Using the data that follows, give again word for word the lines between the one holding "The Knicks have a depleted bench with" and the one holding "NEC's East Micronesia Cable System EMCS now", inclusive. Omit the pictures.

====== TASK INPUTS

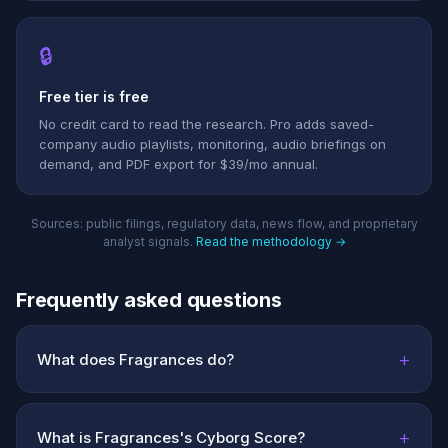
🔒
Free tier is free
No credit card to read the research. Pro adds saved-
company audio playlists, monitoring, audio briefings on
demand, and PDF export for $39/mo annual.
Sources: public filings, regulatory data, news flow, and proprietary
analyst signals.
Read the methodology →
Frequently asked questions
+
What does Fragrances do?
+
What is Fragrances's Cyborg Score?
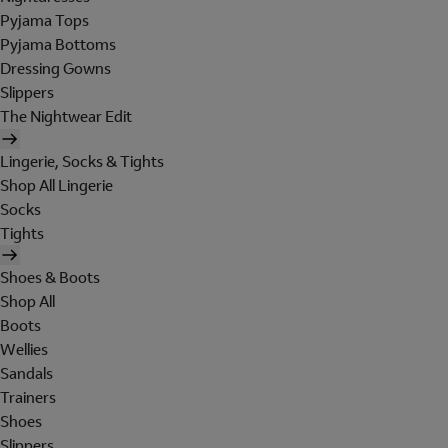
Pyjama Tops
Pyjama Bottoms
Dressing Gowns
Slippers
The Nightwear Edit
Lingerie, Socks & Tights
Shop All Lingerie
Socks
Tights
Shoes & Boots
Shop All
Boots
Wellies
Sandals
Trainers
Shoes
Slippers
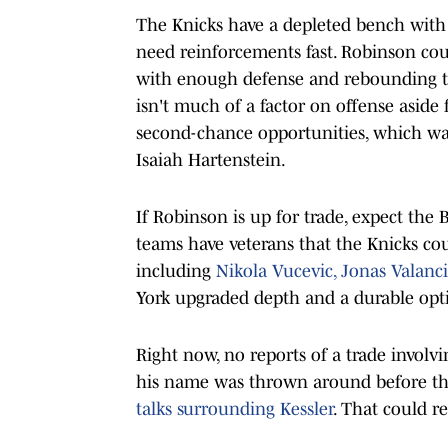
The Knicks have a depleted bench with
need reinforcements fast. Robinson co
with enough defense and rebounding to 
isn't much of a factor on offense aside
second-chance opportunities, which was
Isaiah Hartenstein.
If Robinson is up for trade, expect the B
teams have veterans that the Knicks cou
including
Nikola Vucevic, Jonas Valanc
York upgraded depth and a durable opti
Right now, no reports of a trade involvi
his name was thrown around before the
talks surrounding Kessler
. That could r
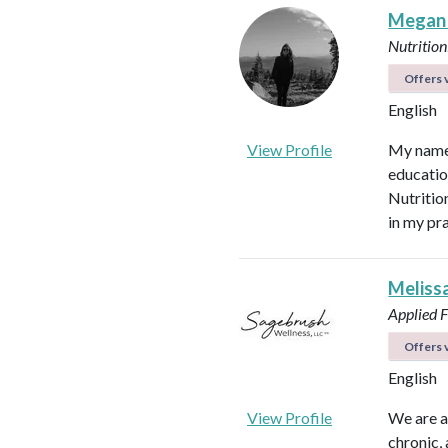
Megan
Nutrition
Offers v
English
View Profile
My name 
educatio
Nutritio
in my pr
Meliss
Applied F
Offers v
English
View Profile
We are a
chronic,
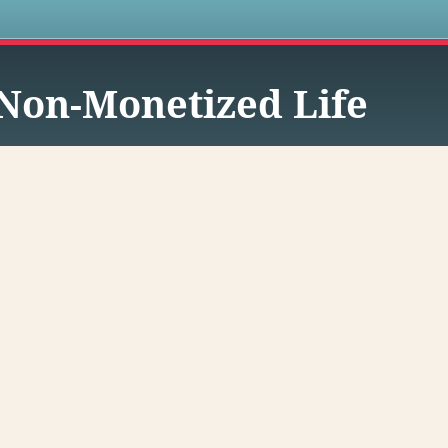
s
Non-Monetized Life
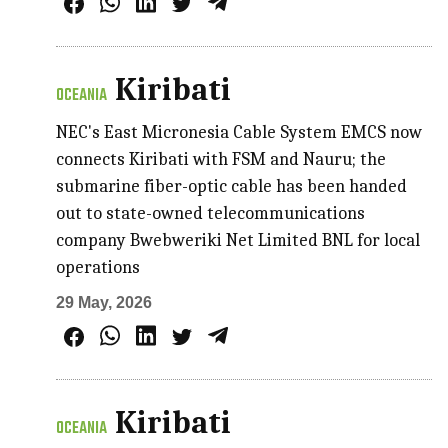
Kiribati
OCEANIA
NEC's East Micronesia Cable System EMCS now
connects Kiribati with FSM and Nauru; the
submarine fiber-optic cable has been handed
out to state-owned telecommunications
company Bwebweriki Net Limited BNL for local
operations
29 May, 2026
Kiribati
OCEANIA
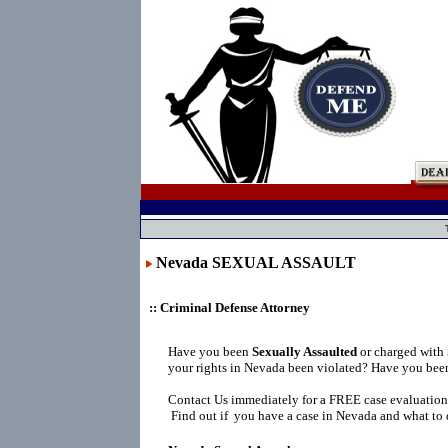
Nevada SEXUAL ASSAULT
:: Criminal Defense Attorney
Have you been
Sexually Assaulted
or charged with
your rights in Nevada been violated? Have you been
Contact Us immediately for a FREE case evaluation
Find out if you have a case in Nevada and what to 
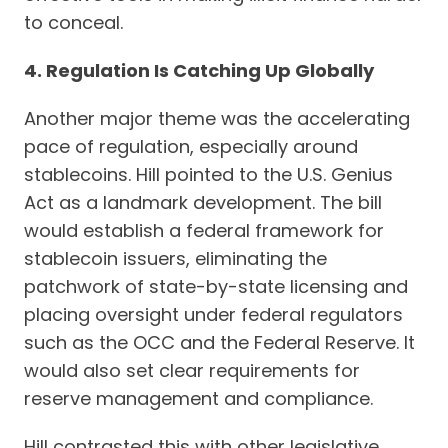
to conceal.
4. Regulation Is Catching Up Globally
Another major theme was the accelerating
pace of regulation, especially around
stablecoins. Hill pointed to the U.S. Genius
Act as a landmark development. The bill
would establish a federal framework for
stablecoin issuers, eliminating the
patchwork of state-by-state licensing and
placing oversight under federal regulators
such as the OCC and the Federal Reserve. It
would also set clear requirements for
reserve management and compliance.
Hill contrasted this with other legislative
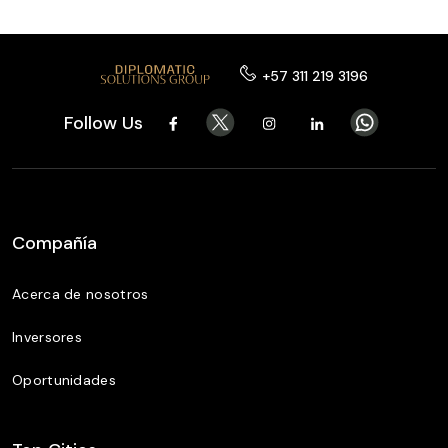
+57 311 219 3196
Follow Us
Compañía
Acerca de nosotros
Inversores
Oportunidades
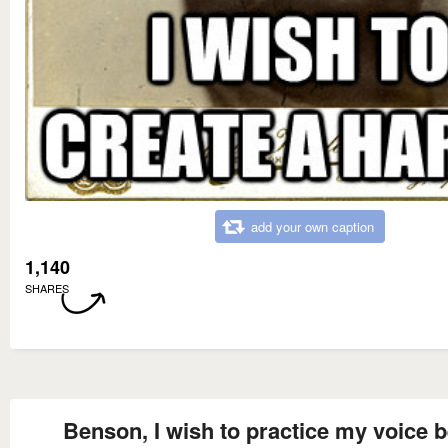
add your own caption
1,140
SHARES
Benson, I wish to practice my voice b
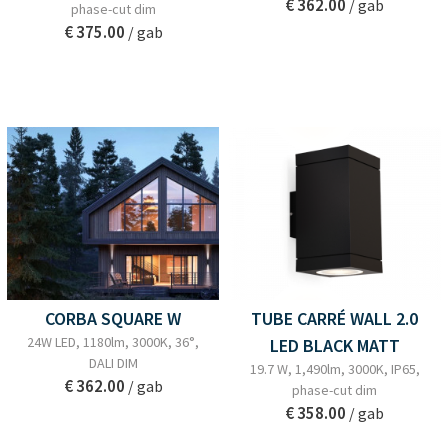
€ 362.00
/ gab
phase-cut dim
€ 375.00
/ gab
CORBA SQUARE W
TUBE CARRÉ WALL 2.0
24W LED, 1180lm, 3000K, 36°,
LED BLACK MATT
DALI DIM
19.7 W, 1,490lm, 3000K, IP65,
€ 362.00
/ gab
phase-cut dim
€ 358.00
/ gab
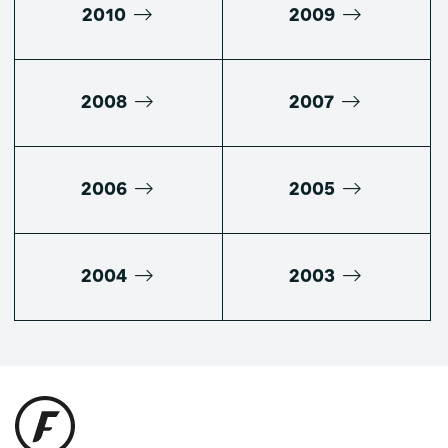
2010
2009
2008
2007
2006
2005
2004
2003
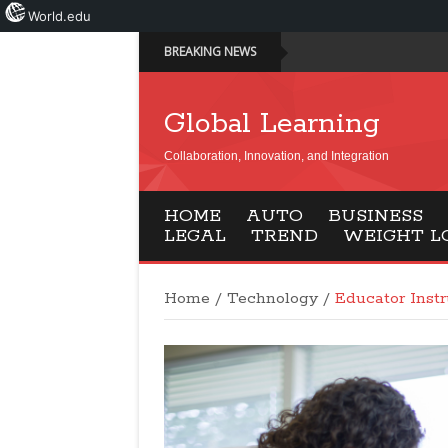
World.edu
BREAKING NEWS
Global Learning
Collaboration, Innovation, and Integration
HOME
AUTO
BUSINESS
LEGAL
TREND
WEIGHT L
Home
/
Technology
/
Educator Instr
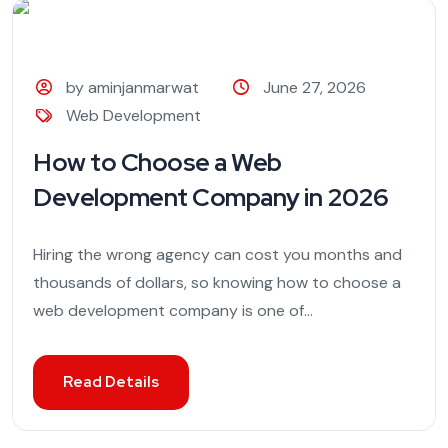
by aminjanmarwat
June 27, 2026
Web Development
How to Choose a Web
Development Company in 2026
Hiring the wrong agency can cost you months and
thousands of dollars, so knowing how to choose a
web development company is one of...
Read Details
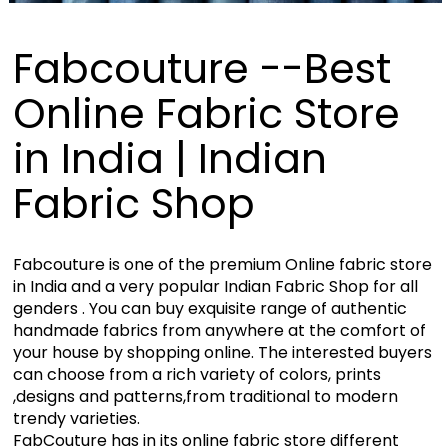
Fabcouture --Best
Online Fabric Store
in India | Indian
Fabric Shop
Fabcouture is one of the premium Online fabric store
in India and a very popular Indian Fabric Shop for all
genders . You can buy exquisite range of authentic
handmade fabrics from anywhere at the comfort of
your house by shopping online. The interested buyers
can choose from a rich variety of colors, prints
,designs and patterns,from traditional to modern
trendy varieties.
FabCouture has in its online fabric store different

============

RESULT:
The Knicks have a depleted bench with
need reinforcements fast. Robinson co
with enough defense and rebounding to 
isn't much of a factor on offense aside
second-chance opportunities, which was
Isaiah Hartenstein.
If Robinson is up for trade, expect the B
teams have veterans that the Knicks cou
including
Nikola Vucevic, Jonas Valanc
York upgraded depth and a durable opti
Right now, no reports of a trade involvi
his name was thrown around before the
talks surrounding Kessler
. That could r
Megan
Nutrition
Offers v
English
View Profile
My name 
educatio
Nutritio
in my pr
Meliss
Applied F
Offers v
English
View Profile
We are a
chronic,
s
Non-Monetized Life
Kiribati
OCEANIA
NEC's East Micronesia Cable System EMCS now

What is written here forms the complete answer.